# Firewire Mac OSX not mounting Firewire Mac OSX not mounting



## musicmaz (Mar 7, 2005)

Have had this OtherWorld Computing (Oxford Semiconductor) 120GB external drive for over 2 years - love it. While transferring data from G4 with OSX, the system hung and had to be rebooted. Firewire is no longer mounting - on any computer! All data appears to be there (via scan with Data Rescue) but when using Disk Utilities it would not verify due to a " The underlying task reported failure on exit (-9972)" volume check failure.

What next?
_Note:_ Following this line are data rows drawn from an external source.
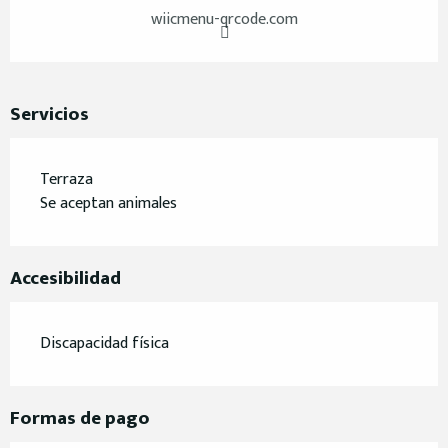
wiicmenu-qrcode.com
Servicios
Terraza
Se aceptan animales
Accesibilidad
Discapacidad física
Formas de pago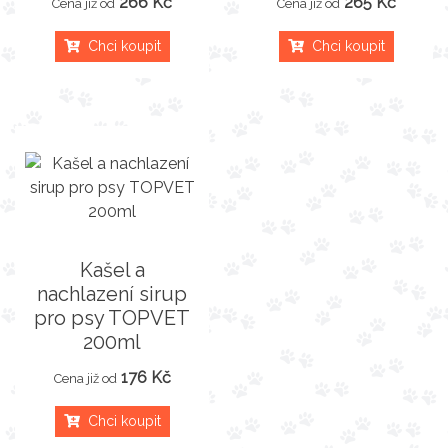
266 Kč
265 Kč
Cena již od
Cena již od
Chci koupit
Chci koupit
Kašel a
nachlazení sirup
pro psy TOPVET
200ml
176 Kč
Cena již od
Chci koupit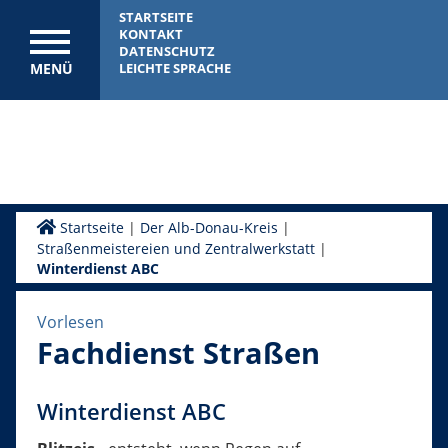
STARTSEITE
KONTAKT
DATENSCHUTZ
MENÜ
LEICHTE SPRACHE
Startseite
|
Der Alb-Donau-Kreis
|
Straßenmeistereien und Zentralwerkstatt
|
Winterdienst ABC
Vorlesen
Fachdienst Straßen
Winterdienst ABC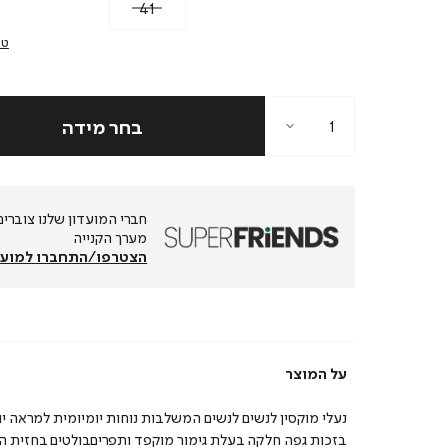
41
טב
מערך הקנייה
הצטרפו/התחברו למועד
על המוצר
נעלי מוקסין לנשים לנשים המשלבות נוחות יומיומית למראה יו
בזכות גפה חלקה בעלת גימור מוקפד ותפריםבולטים בחזית ה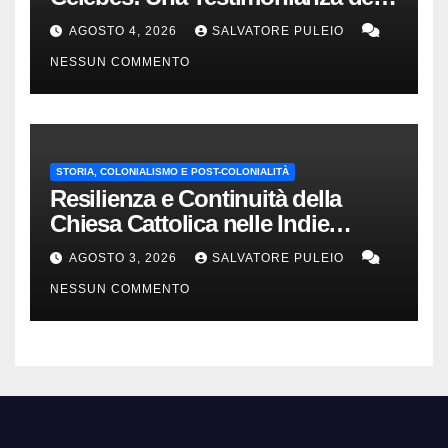
1840.
AGOSTO 4, 2026
SALVATORE PULEIO
NESSUN COMMENTO
STORIA, COLONIALISMO E POST-COLONIALITÀ
Resilienza e Continuità della
Chiesa Cattolica nelle Indie
Orientali Olandesi
AGOSTO 3, 2026
SALVATORE PULEIO
NESSUN COMMENTO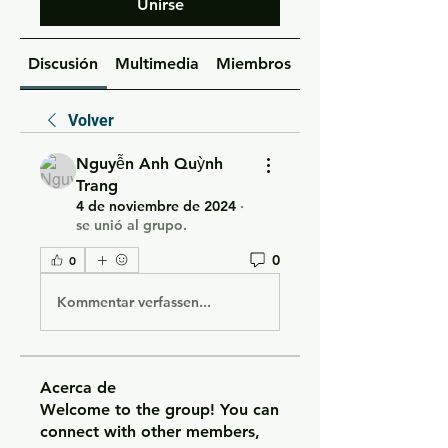
Unirse
Discusión
Multimedia
Miembros
Acerca de
Volver
Nguyễn Anh Quỳnh
Trang
4 de noviembre de 2024
·
se unió al grupo.
0
0
Kommentar verfassen...
Acerca de
Welcome to the group! You can
connect with other members,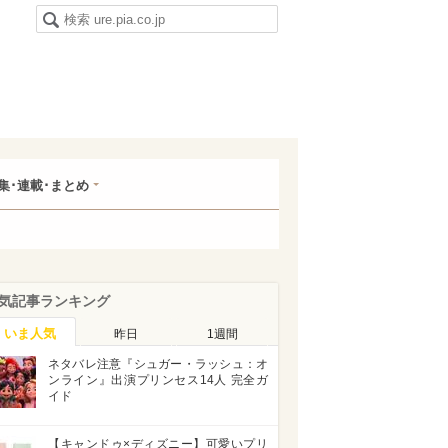
集･連載･まとめ
気記事ランキング
いま人気
昨日
1週間
ネタバレ注意『シュガー・ラッシュ：オ
ンライン』出演プリンセス14人 完全ガ
イド
【キャンドゥ×ディズニー】可愛いプリ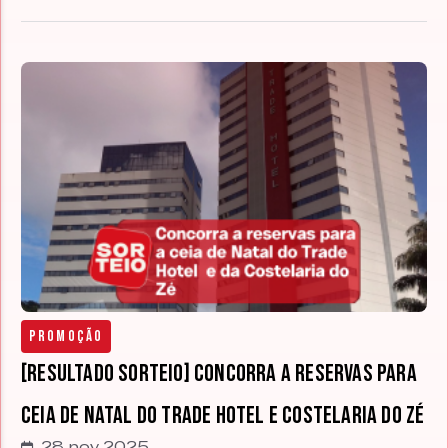
Promoção
[RESULTADO SORTEIO] Concorra a reservas para
ceia de Natal do Trade Hotel e Costelaria do Zé
28 nov 2025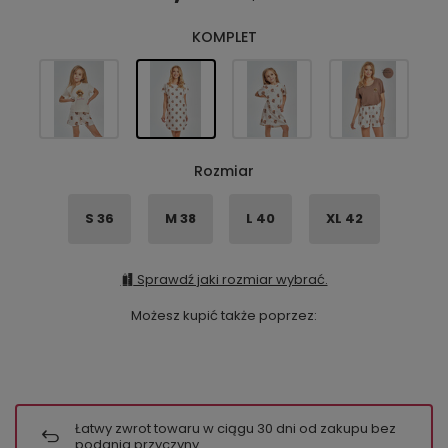
KOMPLET
Rozmiar
S 36
M 38
L 40
XL 42
Sprawdź jaki rozmiar wybrać.
Możesz kupić także poprzez:
Łatwy zwrot towaru w ciągu
30
dni od zakupu bez
podania przyczyny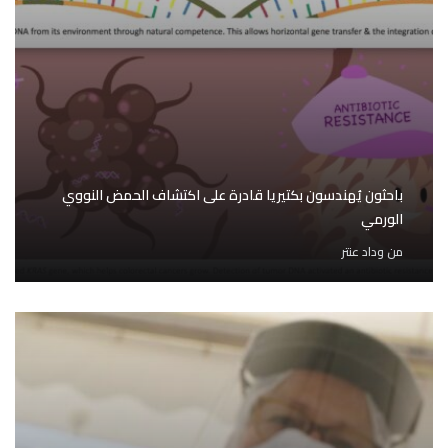
باحثون يُهندسون بكتيريا قادرة على اكتشاف الحمض النووي
الورمي
من
وداد عنتر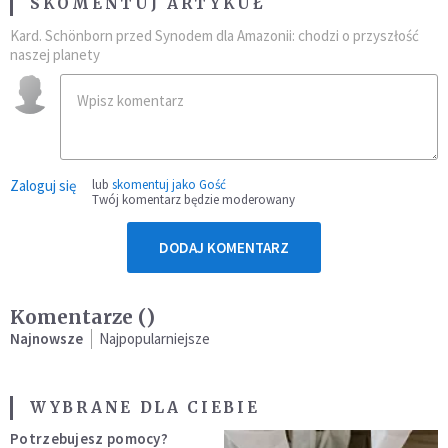
SKOMENTUJ ARTYKUŁ
Kard. Schönborn przed Synodem dla Amazonii: chodzi o przyszłość
naszej planety
Zaloguj się
lub
skomentuj jako Gość
Twój komentarz będzie moderowany
DODAJ KOMENTARZ
Komentarze (
)
Najnowsze
Najpopularniejsze
WYBRANE DLA CIEBIE
Potrzebujesz pomocy?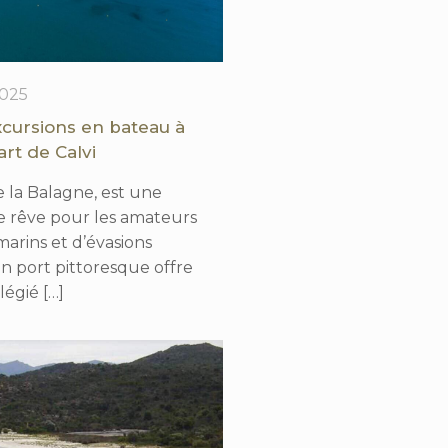
2025
xcursions en bateau à
art de Calvi
e la Balagne, est une
e rêve pour les amateurs
arins et d’évasions
n port pittoresque offre
ilégié
[…]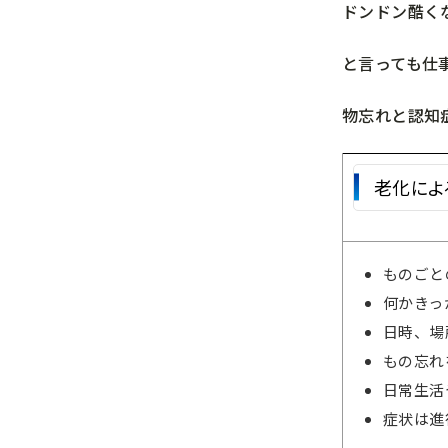
ドンドン酷く
と言っても仕
物忘れと認知
老化によ
ものごと
何かきっ
日時、場
もの忘れ
日常生活
症状は進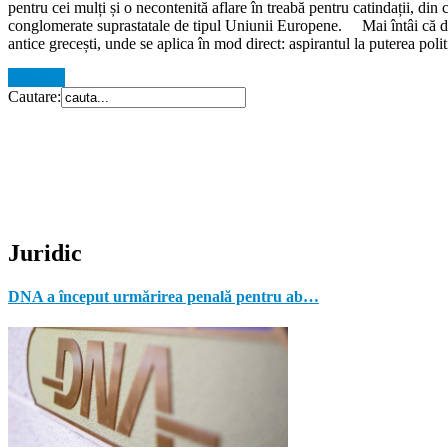
pentru cei mulți și o necontenită aflare în treabă pentru catindații, din 
conglomerate suprastatale de tipul Uniunii Europene. Mai întâi că democ
antice grecești, unde se aplica în mod direct: aspirantul la puterea polit
Citeste...
Cautare:
Juridic
DNA a început urmărirea penală pentru ab…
How do I get this drive to be readable?


----------



## MSY-Houston (Dec 5, 2004)

musicmaz said:


> Have had this OtherWorld Computing (Oxford Semiconductor) 120GB external drive for over 2 years - love it. While transferring data from G4 with OSX, the system hung and had to be rebooted. Firewire is no longer mounting - on any computer! All data appears to be there (via scan with Data Rescue) but when using Disk Utilities it would not verify due to a " The underlying task reported failure on exit (-9972)" volume check failure.
> 
> What next? How do I get this drive to be readable?


If you haven't tried this, turn off the computer, unplug everything, including peripherals from each other and from the power source. Replug everything in and Restart.

If that doesn't work, Restart while holding down the P+R+Option+Command/Apple keys. This should zap the PRAM. Sometimes this will work, sometimes it won't.

Good luck.

Houston


----------